The most urgent level of paging that wakes people up at night should be reserved for blackbox monitoring discovering failures and a small subset of whitebox monitoring that is a leading indicator for catastrophic failure (e.g. the database running out of disk space). The blackbox monitoring tells you there is an issue that will impact customers. You can then dig into the exact cause of that failure knowing that this is really a problem that is either visible or will soon be visible.
Monitor the seams
This comes from the example in this chapter about how you need to not only monitor how long a database query takes on the application side but also on the database side to allow you to determine whether the issue is the network or the database. I think this extends much further though - measure on either side of the seam to help you track down where the failure lies. If you do this at all the natural interaction points then this will help you pin point the failure to a particular part of the application. This is automating something that I’ve thought about for a while in relation to debugging where you find the natural separation points and test for the issue on either side of those and that narrows your search space. These separation points are most clear where the service communications over a network - e.g. the frontend sending a request to the backend or the backend sending a query to the database - however, they can also like within one block of code itself. What about functions? or the point at which your request handling hands off to the application logic?

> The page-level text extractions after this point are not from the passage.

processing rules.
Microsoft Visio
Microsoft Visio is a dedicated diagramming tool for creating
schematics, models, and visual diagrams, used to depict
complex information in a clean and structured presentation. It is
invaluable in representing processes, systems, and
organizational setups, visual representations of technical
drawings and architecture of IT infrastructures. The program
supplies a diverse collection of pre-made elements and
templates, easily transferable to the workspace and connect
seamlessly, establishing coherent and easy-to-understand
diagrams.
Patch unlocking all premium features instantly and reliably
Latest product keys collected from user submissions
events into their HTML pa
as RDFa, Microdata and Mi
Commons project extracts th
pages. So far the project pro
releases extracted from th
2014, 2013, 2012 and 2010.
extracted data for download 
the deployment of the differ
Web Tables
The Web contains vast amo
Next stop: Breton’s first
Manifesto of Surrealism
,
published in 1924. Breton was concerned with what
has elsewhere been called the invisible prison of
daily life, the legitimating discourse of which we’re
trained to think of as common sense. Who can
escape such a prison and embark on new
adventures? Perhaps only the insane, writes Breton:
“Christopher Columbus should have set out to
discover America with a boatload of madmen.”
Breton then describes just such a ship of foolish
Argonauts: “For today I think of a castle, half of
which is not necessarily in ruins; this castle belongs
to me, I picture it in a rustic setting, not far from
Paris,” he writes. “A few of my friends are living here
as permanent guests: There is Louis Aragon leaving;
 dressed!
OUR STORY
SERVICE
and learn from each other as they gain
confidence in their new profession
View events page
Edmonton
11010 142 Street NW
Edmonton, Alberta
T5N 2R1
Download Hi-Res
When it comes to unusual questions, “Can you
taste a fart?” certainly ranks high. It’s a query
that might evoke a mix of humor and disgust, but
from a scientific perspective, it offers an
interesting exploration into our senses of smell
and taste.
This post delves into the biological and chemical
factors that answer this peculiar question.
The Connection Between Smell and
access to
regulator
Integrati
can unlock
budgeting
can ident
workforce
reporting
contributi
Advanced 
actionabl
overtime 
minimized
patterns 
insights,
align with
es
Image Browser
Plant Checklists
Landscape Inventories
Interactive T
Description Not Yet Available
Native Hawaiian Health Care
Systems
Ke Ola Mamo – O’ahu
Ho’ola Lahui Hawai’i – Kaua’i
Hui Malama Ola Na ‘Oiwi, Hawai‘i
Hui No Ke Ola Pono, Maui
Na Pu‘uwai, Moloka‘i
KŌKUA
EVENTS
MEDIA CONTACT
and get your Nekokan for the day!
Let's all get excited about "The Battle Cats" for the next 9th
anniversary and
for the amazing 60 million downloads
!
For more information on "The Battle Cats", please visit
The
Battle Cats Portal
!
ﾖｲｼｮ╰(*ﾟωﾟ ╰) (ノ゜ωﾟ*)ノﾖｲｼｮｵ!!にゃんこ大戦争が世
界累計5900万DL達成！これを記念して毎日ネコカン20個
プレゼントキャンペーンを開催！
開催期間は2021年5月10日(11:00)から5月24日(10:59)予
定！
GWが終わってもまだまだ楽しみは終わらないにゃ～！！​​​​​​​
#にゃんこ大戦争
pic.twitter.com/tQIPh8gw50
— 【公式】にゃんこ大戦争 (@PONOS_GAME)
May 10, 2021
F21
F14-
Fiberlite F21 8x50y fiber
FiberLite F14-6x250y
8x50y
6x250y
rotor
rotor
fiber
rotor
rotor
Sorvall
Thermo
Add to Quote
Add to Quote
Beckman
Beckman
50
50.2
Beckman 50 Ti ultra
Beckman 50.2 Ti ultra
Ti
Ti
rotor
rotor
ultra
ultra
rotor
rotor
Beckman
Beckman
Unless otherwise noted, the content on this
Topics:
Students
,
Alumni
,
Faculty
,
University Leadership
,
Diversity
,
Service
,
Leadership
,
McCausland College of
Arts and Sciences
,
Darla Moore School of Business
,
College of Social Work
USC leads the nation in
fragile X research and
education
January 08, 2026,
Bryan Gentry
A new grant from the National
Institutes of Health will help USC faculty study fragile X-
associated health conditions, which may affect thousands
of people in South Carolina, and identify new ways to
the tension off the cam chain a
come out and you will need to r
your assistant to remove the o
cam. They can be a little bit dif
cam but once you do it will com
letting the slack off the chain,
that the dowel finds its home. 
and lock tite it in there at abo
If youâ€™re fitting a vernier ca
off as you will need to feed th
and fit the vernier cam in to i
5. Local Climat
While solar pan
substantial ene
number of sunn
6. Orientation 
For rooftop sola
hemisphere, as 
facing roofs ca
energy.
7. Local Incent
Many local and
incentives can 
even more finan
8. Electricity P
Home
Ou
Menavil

These can all be useful places to monitor to automatically narrow down the search space.
Paging on symptoms
I mostly ended up covering this in actionable alerts but I think the key difference that they’re talking about in the handbook here is that is allows the alerting to remain simple. In actionable alerts, the thing I was focussing on was making sure that the alert fits into a healthy Oncall rotation but this is more about the maintainability of all the alerts. Not trying to determine the cause in your monitoring means that alerts can be much simpler and thus less brittle. To quote the handbook
As simple as possible, but no simpler.
There are exceptions to this though. For example, running out of disk space is a big one but it’s also really obvious that this will cause problems (unless you’re able to automatically remediate this and being able to do so is highly application dependent). Whilst these sorts of things are causes, they’re very simple to detect and will undeniably cause problems so they good to alert on.
Removing unused metrics
This is a very pragmatic one and related to the health of your monitoring system. as opposed to the other which have been about using your observability tools to discover problems. Basically, metrics cost money and use resources to calculate and manage. If you’re not using them, get rid of them! The SRE Handbook gives the rule of thumb of if it hasn’t been used for a quarter it’s up for removal and if it’s not in a dashboard or alert it’s up for removal. The bit about it not being in a dashboard seems relatively easy to automate - just list out the metrics used in dashboards and subtract the total list of metrics from that. Then it’s matter of running though those metrics and seeing what can actually be removed. If this is performed by a member of the Oncall team they probably have a pretty good intuition for what can actually be deleted. If this has never been done before then the list could be quite long but hopefully over time it can be reduced. It’s also a good forcing function for turning useful metrics into dashboards (not necessarily on the system health dashboard though!) because if you’re regularly querying the metric directly in Prometheus, you should probably put it in a dashboard on Grafana.